Exkursionen in Naturschutzgebiete stärken die Verbindung zur Natur und Umweltbewusstsein.
Beteiligte:
Lernende
Lehrkräfte
Nationalparks oder Naturschutzgebiete
Beschreibung der Aktivität
Ein Schulausflug in ein Naturschutzgebiet bietet den Lernenden direkte, intensive Erlebnisse mit der Natur, die über das hinausgehen, was im Klassenzimmer vermittelt werden kann. In Nationalparks, Biosphärenreservaten oder anderen geschützten Landschaften setzen die Lernenden ihre Sinne ein und gewinnen ein greifbares Verständnis von Ökosystemen. Viele dieser Gebiete bieten altersgerechte, geführte Bildungsprogramme – wie Tierbeobachtungen, Waldökologie-Spaziergänge oder Aufgaben im Naturschutz –, die Umweltkonzepte lebendig werden lassen.
Solche Exkursionen fördern nicht nur Wissen, sondern auch eine dauerhafte emotionale Verbindung zur Natur.

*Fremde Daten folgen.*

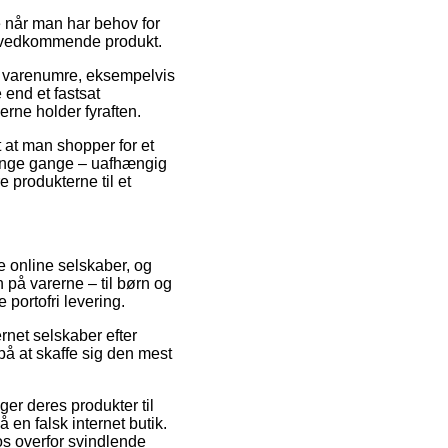
 når man har behov for
det vedkommende produkt.
af varenumre, eksempelvis
 end et fastsat
erne holder fyraften.
 at man shopper for et
mange gange – uafhængig
e produkterne til et
se online selskaber, og
 på varerne – til børn og
portofri levering.
ernet selskaber efter
på at skaffe sig den mest
er deres produkter til
 en falsk internet butik.
os overfor svindlende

Durch das unmittelbare Erleben der Schönheit und Fragilität unserer Ökosysteme entwickeln die Lernenden ein tieferes Umweltbewusstsein. Die Beobachtung der Folgen von Biodiversitätsverlust, Klimawandel oder Lebensraumzerstörung in realen Umgebungen hilft ihnen, die Dringlichkeit von Umweltmaßnahmen zu erkennen, und inspiriert zu langfristigem verantwortungsbewussten Handeln.

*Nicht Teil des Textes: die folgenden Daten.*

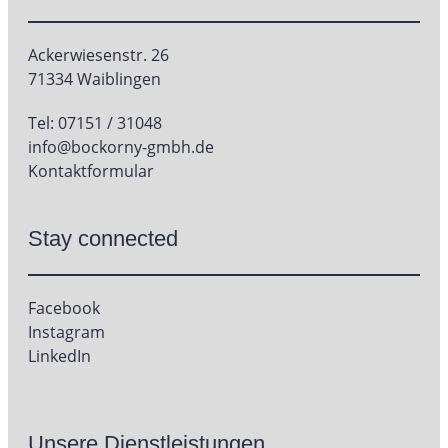
Ackerwiesenstr. 26
71334 Waiblingen
Tel: 07151 / 31048
info@bockorny-gmbh.de
Kontaktformular
Stay connected
Facebook
Instagram
LinkedIn
Unsere Dienstleistungen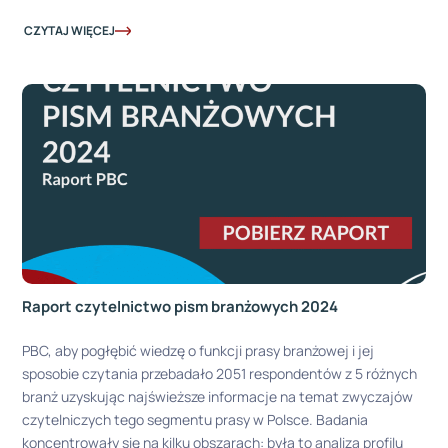
CZYTAJ WIĘCEJ
Raport czytelnictwo pism branżowych 2024
PBC, aby pogłębić wiedzę o funkcji prasy branżowej i jej
sposobie czytania przebadało 2051 respondentów z 5 różnych
branż uzyskując najświeższe informacje na temat zwyczajów
czytelniczych tego segmentu prasy w Polsce. Badania
koncentrowały się na kilku obszarach: była to analiza profilu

Solche Exkursionen beschäftigen sich häufig mit ganz praktischen Naturschutzaufgaben. Die Lernenden pflanzen zum Beispiel heimische Arten oder helfen dabei, invasive Pflanzen zu entfernen. Außerdem beobachten sie Folgen des Klimawandels, etwa veränderte Pflanzzonen oder ein anderes Verhalten von Tieren. Ein weiterer Schwerpunkt ist die Beobachtung der Artenvielfalt, zum Beispiel durch Vogelzählungen, Insektenbeobachtungen oder das Suchen von Tierspuren. Diese Aktivitäten machen das Gelernte greifbar, fördern die aktive Mitarbeit und unterstützen oft auch laufende Naturschutzprojekte.
Eine Initiative in Sachsen, Deutschland, die speziell für Lernende konzipiert ist, sind die Führungen des Garten- und Landschaftsverbands Sachsen. Diese Touren machen die Auswirkungen des Klimawandels – etwa Trockenstress bei alten Bäumen – sichtbar und nachvollziehbar. Anhand praxisnaher Beispiele erfahren die Lernenden, wie das Zusammenspiel von Boden, Wasser und Bäumen durch den Klimawandel verändert wird, und erkunden praktische Anpassungsstrategien zur Erhaltung historischer Gärten.
https://wissen.schloesserland-sachsen.de/forschung-sammlung/klimawandel-in-historischen-gaerten/veranstaltungen/
Wirkung
Steigenderung des Umweltbewusstseins - besseres Verständnis von Ökosystemen und Naturschutz.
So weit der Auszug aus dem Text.